> **Task prompt**
All of the data below should be set down again verbatim, without any images.

BEGIN

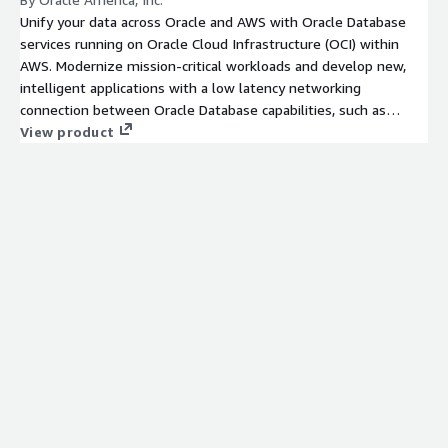
Unify your data across Oracle and AWS with Oracle Database
services running on Oracle Cloud Infrastructure (OCI) within
AWS. Modernize mission-critical workloads and develop new,
intelligent applications with a low latency networking
connection between Oracle Database capabilities, such as
Oracle Database 23ai AI Vector Search, and AWS services.
View product
Maintain full feature availability, architectural compatibility, and
the same performance as on-premises.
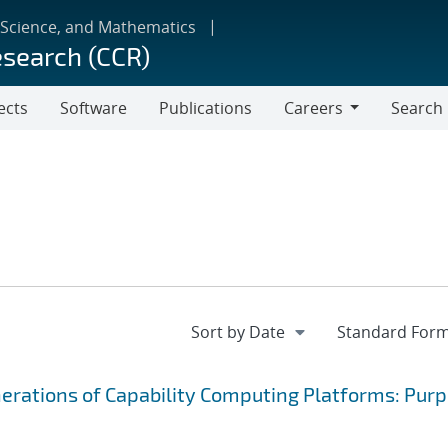
 Science, and Mathematics
esearch (CCR)
ects
Software
Publications
Careers
Search
Careers
nerations of Capability Computing Platforms: Purp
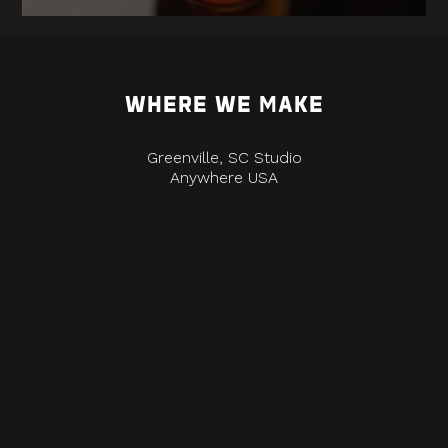
WHERE WE MAKE
Greenville, SC Studio
Anywhere USA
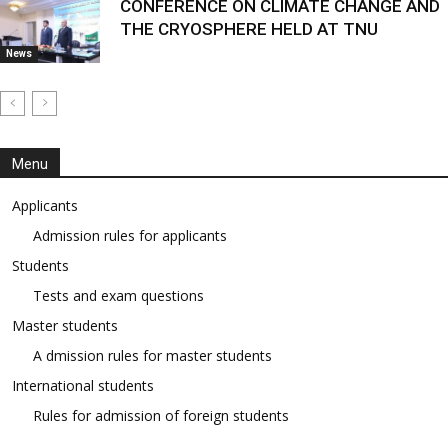
CONFERENCE ON CLIMATE CHANGE AND
THE CRYOSPHERE HELD AT TNU
News
Menu
Applicants
Admission rules for applicants
Students
Tests and exam questions
Master students
A dmission rules for master students
International students
Rules for admission of foreign students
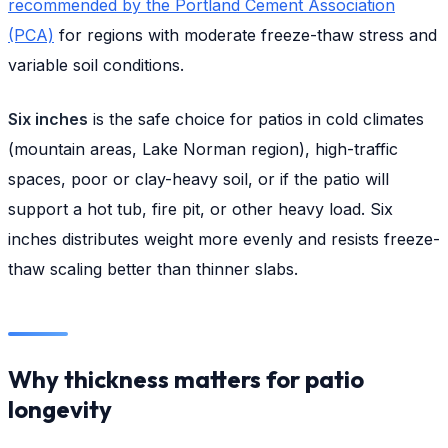
recommended by the Portland Cement Association
(PCA)
for regions with moderate freeze-thaw stress and
variable soil conditions.
Six inches
is the safe choice for patios in cold climates
(mountain areas, Lake Norman region), high-traffic
spaces, poor or clay-heavy soil, or if the patio will
support a hot tub, fire pit, or other heavy load. Six
inches distributes weight more evenly and resists freeze-
thaw scaling better than thinner slabs.
Why thickness matters for patio
longevity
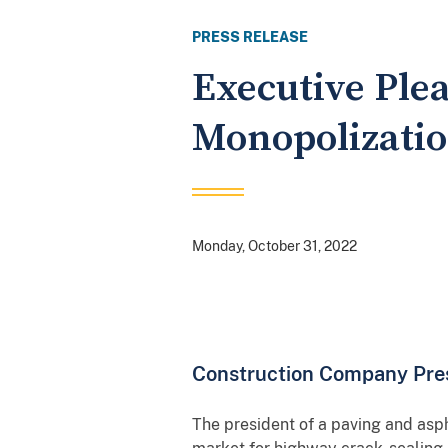
PRESS RELEASE
Executive Ple
Monopolizati
Monday, October 31, 2022
Construction Company Pres
The president of a paving and asph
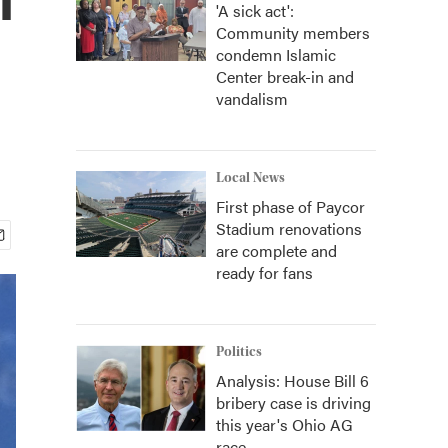
'A sick act':
Community members
condemn Islamic
Center break-in and
vandalism
Local News
First phase of Paycor
Stadium renovations
are complete and
ready for fans
Politics
Analysis: House Bill 6
bribery case is driving
this year's Ohio AG
race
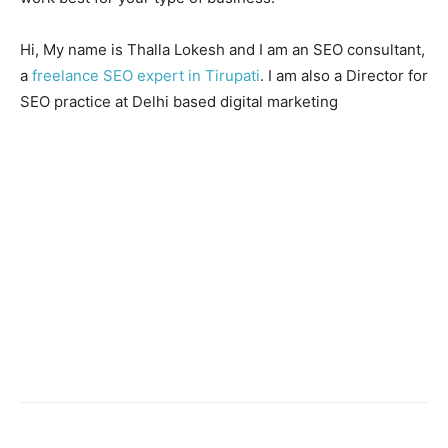
Hi, My name is Thalla Lokesh and I am an SEO consultant,
a
freelance SEO expert in Tirupati
. I am also a Director for
SEO practice at Delhi based digital marketing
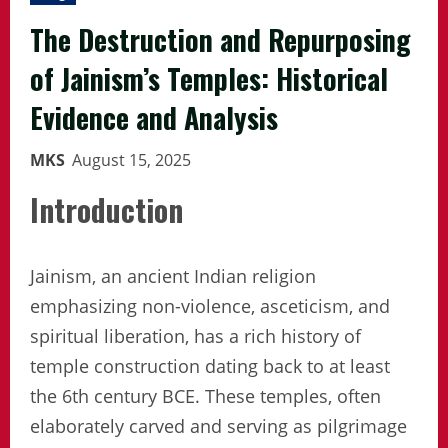
The Destruction and Repurposing
of Jainism’s Temples: Historical
Evidence and Analysis
MKS
August 15, 2025
Introduction
Jainism, an ancient Indian religion
emphasizing non-violence, asceticism, and
spiritual liberation, has a rich history of
temple construction dating back to at least
the 6th century BCE. These temples, often
elaborately carved and serving as pilgrimage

END

> **Answer space**
Unify your data across Oracle and AWS with Oracle Database
services running on Oracle Cloud Infrastructure (OCI) within
AWS. Modernize mission-critical workloads and develop new,
intelligent applications with a low latency networking
connection between Oracle Database capabilities, such as
Oracle Database 23ai AI Vector Search, and AWS services.
View product
Maintain full feature availability, architectural compatibility, and
the same performance as on-premises.
 Science, and Mathematics
esearch (CCR)
ects
Software
Publications
Careers
Search
Careers
nerations of Capability Computing Platforms: Purp
WHERE WE MAKE
Greenville, SC Studio
Anywhere USA
CONFERENCE ON CLIMATE CHANGE AND
THE CRYOSPHERE HELD AT TNU
News
Menu
Applicants
Admission rules for applicants
Students
Tests and exam questions
Master students
A dmission rules for master students
International students
Rules for admission of foreign students
recommended by the Portland Cement Association
(PCA)
for regions with moderate freeze-thaw stress and
variable soil conditions.
Six inches
is the safe choice for patios in cold climates
(mountain areas, Lake Norman region), high-traffic
spaces, poor or clay-heavy soil, or if the patio will
support a hot tub, fire pit, or other heavy load. Six
inches distributes weight more evenly and resists freeze-
thaw scaling better than thinner slabs.
Why thickness matters for patio
longevity
PRESS RELEASE
Executive Ple
Monopolizati
Monday, October 31, 2022
Construction Company Pres
The president of a paving and asph
'A sick act':
Community members
condemn Islamic
Center break-in and
vandalism
Local News
First phase of Paycor
Stadium renovations
are complete and
ready for fans
Politics
Analysis: House Bill 6
bribery case is driving
this year's Ohio AG
race
Hi, My name is Thalla Lokesh and I am an SEO consultant,
a
freelance SEO expert in Tirupati
. I am also a Director for
SEO practice at Delhi based digital marketing
The Destruction and Repurposing
of Jainism’s Temples: Historical
Evidence and Analysis
MKS
August 15, 2025
Introduction
Jainism, an ancient Indian religion
emphasizing non-violence, asceticism, and
spiritual liberation, has a rich history of
temple construction dating back to at least
the 6th century BCE. These temples, often
elaborately carved and serving as pilgrimage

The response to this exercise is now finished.